TRY IT:
Your output must be the line containing "Funciones para participar" followed by every later line in the entries below, all copied exactly.

DATA EXTRACT:

▬▬▬▬▬▬

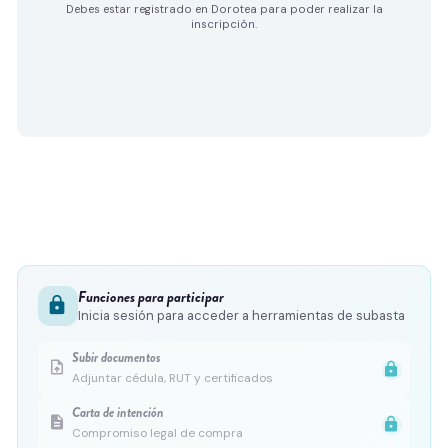
Debes estar registrado en Dorotea para poder realizar la
inscripción.
Funciones para participar
lock
Inicia sesión para acceder a herramientas de subasta
Subir documentos
upload_file
lock
Adjuntar cédula, RUT y certificados
Carta de intención
description
lock
Compromiso legal de compra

▬▬▬▬▬▬

SOLVED EXERCISE:
Funciones para participar
lock
Inicia sesión para acceder a herramientas de subasta
Subir documentos
upload_file
lock
Adjuntar cédula, RUT y certificados
Carta de intención
description
lock
Compromiso legal de compra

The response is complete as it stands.